Drew Pisarra, 2/1/2016

Current Occupation: VP Digital Media & Marketing
Former Occupation: Paperboy
Contact Information: Drew has worked as a clerk in a travel bookstore, an administrative assistant in an advertising agency, and a stenographer for a legal department.


Elevator Etiquette

The security guy once told me:
Don’t lie down in the elevator.
I can see you. Don’t do that.
Take the stairs instead.
You may think you’re alone
but you’re not.
There’s no privacy in skyscrapers,
no downtime when skyrocketing
from Floor 1 to Floor 100,
regardless of the occupancy.

 I find it’s loneliest inside
a service elevator going down.
I’ve never intentionally
traveled to the sub-basements but
one time the elevator suddenly dropped
then opened its doors
on what looked like a support group
of broken lamps. Doors shut
then opened again
on the quietest lobby I’d ever seen —
unbelievably bright.

Sound held its breath.
Sound couldn’t breathe.
A final button suggested a floor
further down but I didn’t have the key.
And so I waited for the elevator
to rise. I waited but nothing…

Behind one little metal door
in the elevator wall, I uncovered
a keyboard in need of a code
only security knew.
Paranoia censors. Paranoia keeps
you quiet and still. Breathe deep.
Wave to the camera.
A blinking red light indicates
that help is on the way.

 I once prank-pushed the red button
that sets off the alarm which set me free
from that job forever for better or worse.

Age of Retirement

The year is 2030.
I imagine it’s June.
I’m leaving a party
where everyone tells me
how youthful I look
and how there’ll never be
another one like me
(though two people
mispronounce my name).

I’ve been given a watch, not just any old watch,
it’s a watch that’s a phone and a fan and a laser
scissor and a virtual pet and a karaoke machine
and a calorie counter and an acupuncturist
and a homing device and a portable therapist
with multiple degrees. And so I ask it for help.

Who am I?
Who wants to know?
Why am I here?
Why do you ask?
What should I do?
What would you say?
Should I continue?
I couldn’t say.
How would you cope?
We’re discussing you, not me.
Okay, I say. Okay.

 I turn to the forms on my desktop,
each sheet, filled with rows
of empty boxes, half yes, half no.
There are numbered sections
and sections for numbers
but I can’t find the place for my  name.

 My watch is texting me now:
Are we done? Is there more?
Done with what? More of what?
Is there more? Are you done?
Is it texting or sexting? There’s always
more. This watch is rambling.
It never was built to tell
what time is for. So sound the alarm.

Ode to a Listening Workshop

In Conference Room K, 14 eager drones,
hardworking worker bees six feet tall,
sit quiet as a hive of clones of clones,
as Speaker A establishes today’s protocol
for good listening. It’s time to lean in,
to nod in agreement, to parrot back phrases
that belie comprehension,
to simulate complete understanding
by putting “your echoing face…in place.”
Meaning is nothing compared to perception.

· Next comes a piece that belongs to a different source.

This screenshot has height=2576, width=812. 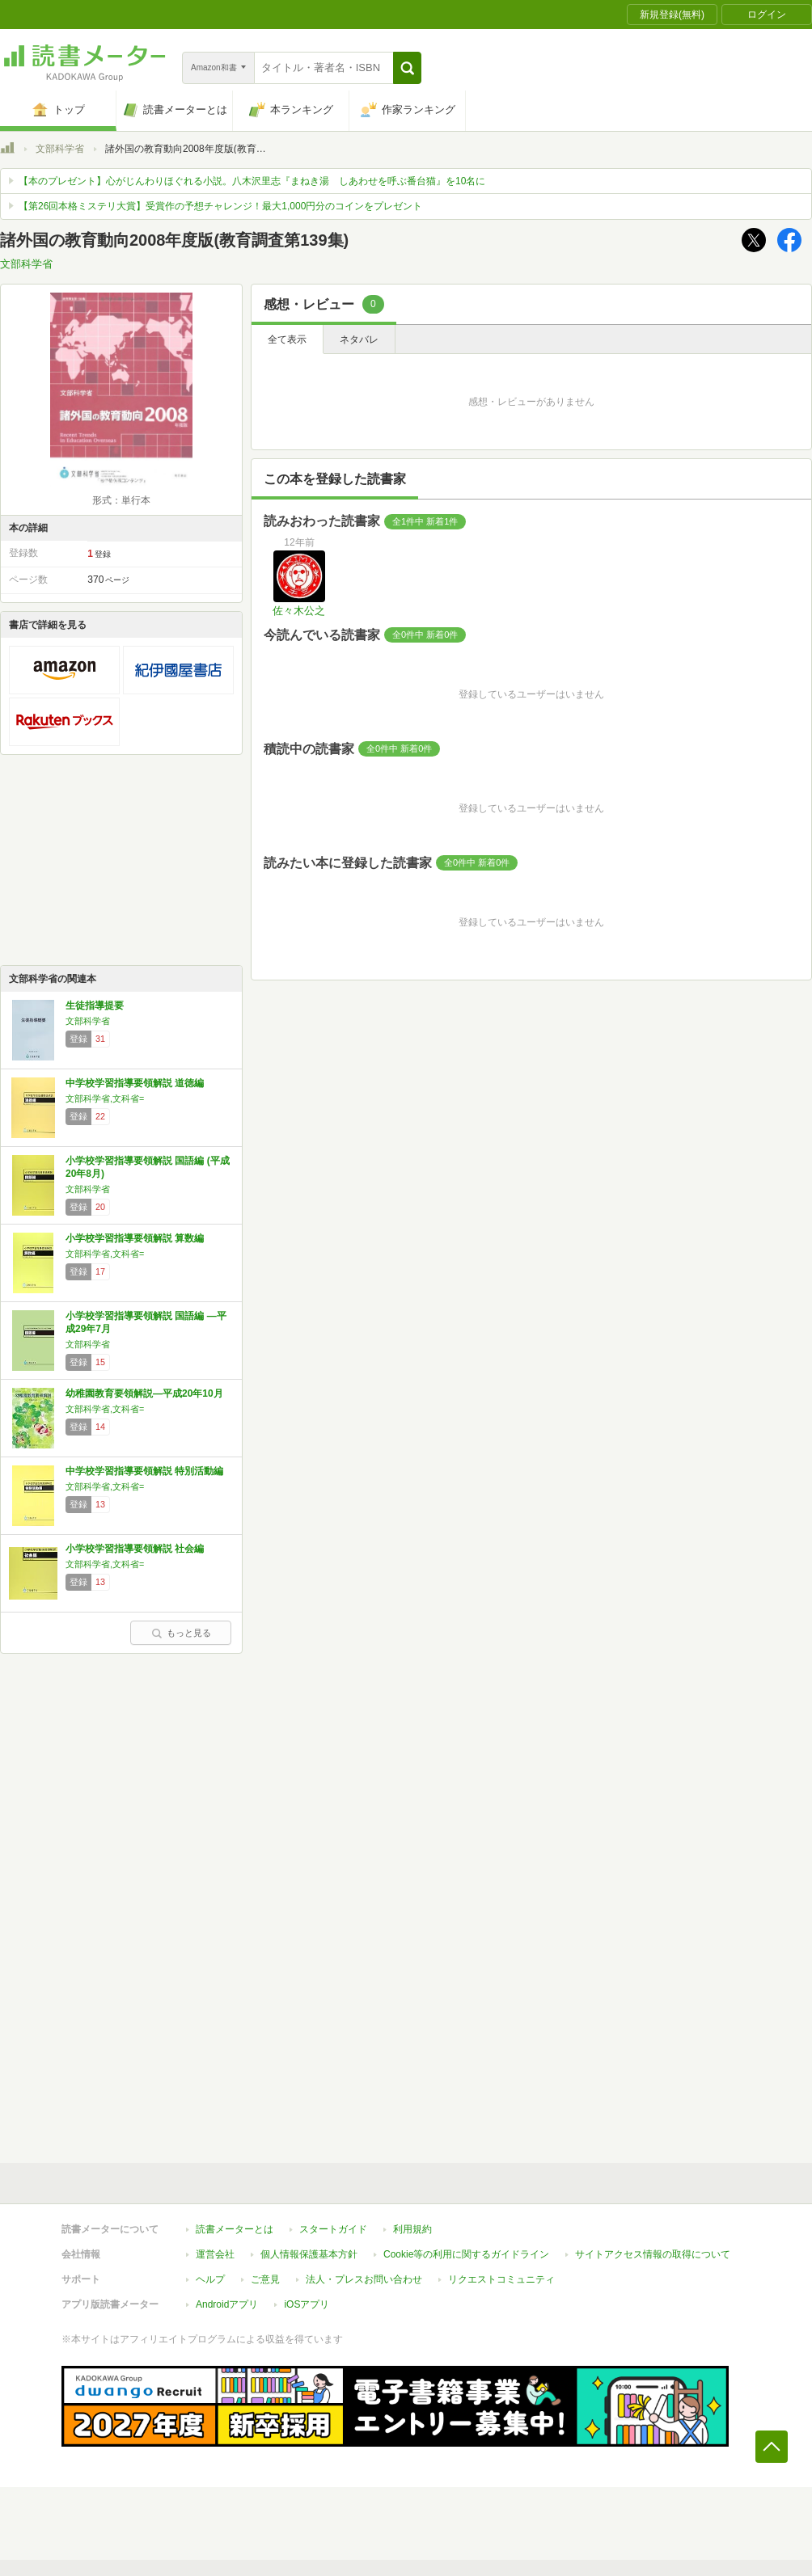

Some are here because they’ve volunteered.
Some, because their bosses insisted they go.
Others, because not coming felt weird
and they didn’t know how to say no
without sounding smug. Speaker A’s spiel
drags on. Minds drift. Participants
doodle, yawn, refocus, then think
about lunch.  The workshop’s unreal
ideas resurface then crunch, ambivalence
hangs in the air. No one blinks.

If money is honey, this too can be said:
I have licked many times off the golden dish
and flossed my teeth with platinum thread
without ever feeling rich.  Oft times, I’ve wished
I could do more than “attend” as told
which seems like a faux rapport. Trust
should be rooted, not role-played, so when
Speaker A insists, since my arms are folded,
to unfold… I don’t. Instead, I secretly cuss
behind a grin that makes clear I’m not listening.